5. AI Training and Your Choices
5.1 Model Improvement Program. We use anonymized (de-identified) User Content to improve ojo.art's AI capabilities. This means: Personal identifiers (name, email, IP address) are removed before training use; Data is aggregated with millions of other samples to prevent individual identification; No third-party AI provider uses your data to train their general models (prohibited by our contracts with Google and Anthropic).
5.2 Opt-Out Rights. You have the right to exclude your data from future training:
- How to Opt-Out: Toggle "Model Improvement" to OFF in your Account Settings > Privacy, or email official@ojo.art.
- Effect: Opt-out applies prospectively. Data already used in trained models cannot be extracted retroactively.
5.3 High-Risk Data. We do not intentionally collect or process special category data (health, biometric, political opinions) for AI training. Do not upload such content.
6. Your Privacy Rights
Depending on your jurisdiction, you have rights to:
- 6.1 Access and Portability: Request a copy of your personal data in structured format;
- 6.2 Rectification: Correct inaccurate data;
- 6.3 Erasure ("Right to be Forgotten"): Delete your account and associated data, subject to legal retention periods;
- 6.4 Restriction: Limit processing in certain circumstances;
- 6.5 Objection: Object to processing based on legitimate interests;
- 6.6 Withdraw Consent: Opt-out of AI training or marketing at any time.
CCPA-Specific Rights (California Residents):
- Right to Know: Categories of personal information collected (Identifiers, Commercial Info, Internet Activity, Geolocation);
- Right to Delete: Request deletion of personal information, subject to exceptions;
- Right to Opt-Out of Sale: We do not sell personal information as defined by CCPA;
- Right to Non-Discrimination: No penalty for exercising privacy rights.
PIPL Rights (China Mainland Residents):
- Right to withdraw consent and request deletion;
- Right to request explanation of processing rules;
- Right to designate an agent to exercise rights on your behalf.
How to Exercise: Email official@ojo.art with "Privacy Rights Request" and your jurisdiction. We respond within 30 days (or shorter periods required by local law).
7. Data Retention and Security
7.1 Retention Periods:
- Active Accounts: Personal data retained for the duration of your account plus 90 days for backup restoration;
- Deleted Accounts: Identifiable data permanently deleted within 90 days of deletion request;
- Financial Records: Retained for 7 years per Hong Kong tax law requirements;
- Anonymized Data: Retained indefinitely for analytics and model improvement (non-identifiable).
7.2 Security Measures. We implement: TLS 1.3 encryption for data in transit; AES-256 encryption for data at rest; Access controls and audit logging; Regular security assessments.
Despite these measures, no internet transmission is 100% secure. Use the Services at your own risk.
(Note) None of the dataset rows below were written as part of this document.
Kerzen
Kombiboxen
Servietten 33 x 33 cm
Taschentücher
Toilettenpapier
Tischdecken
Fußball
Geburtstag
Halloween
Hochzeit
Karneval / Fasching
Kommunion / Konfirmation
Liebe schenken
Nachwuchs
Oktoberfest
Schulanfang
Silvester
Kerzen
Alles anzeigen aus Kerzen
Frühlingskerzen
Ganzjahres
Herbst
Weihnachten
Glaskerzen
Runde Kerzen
8. Cookies and Tracking Technologies
We use essential cookies for authentication and service operation. We do not currently use tracking cookies for advertising purposes (No Google Analytics, No Facebook Pixel).
- Essential Cookies: Session management, login state, Credit balance display.
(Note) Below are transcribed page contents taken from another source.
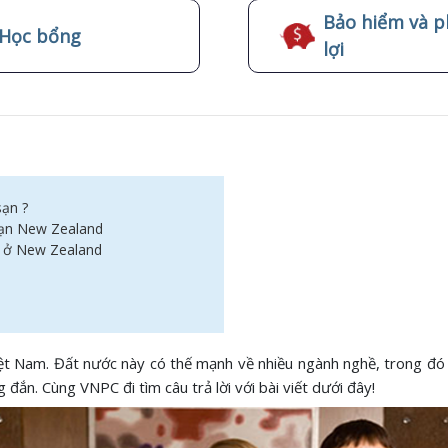
Bảo hiểm và p
Học bổng
lợi
sạn ?
 sạn New Zealand
n ở New Zealand
iệt Nam. Đất nước này có thế mạnh về nhiều ngành nghề, trong đó
 đắn. Cùng VNPC đi tìm câu trả lời với bài viết dưới đây!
You may disable cookies in your browser, but this may impair functionality.
9. Children's Privacy
The Services are not intended for individuals under 18 years of age. We do not knowingly collect personal information from children. If we discover collection from a minor, we will promptly delete the information. Parents may contact official@ojo.art to report such cases.
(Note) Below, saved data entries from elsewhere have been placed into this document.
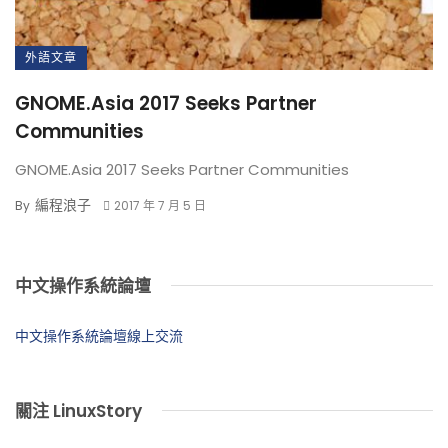
外語文章
GNOME.Asia 2017 Seeks Partner
Communities
GNOME.Asia 2017 Seeks Partner Communities
編程浪子
By
2017 年 7 月 5 日
中文操作系統論壇
中文操作系統論壇線上交流
關注 LinuxStory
10. Changes to This Policy
We may update this Privacy Policy to reflect legal or operational changes. Material changes will be notified via email or service notice 30 days prior to effectiveness. The "Last Updated" date indicates the current version.
11. Contact Information
Data Protection Officer/Privacy Contact:
Email: official@ojo.art
Address: Suite 6503, 65/F, Central Plaza, 18 Harbour Road, Wan Chai, Hong Kong
Entity: Nexight Technology (HK) Limited
For Hong Kong-specific complaints, you may also contact the Office of the Privacy Commissioner for Personal Data (PCPD).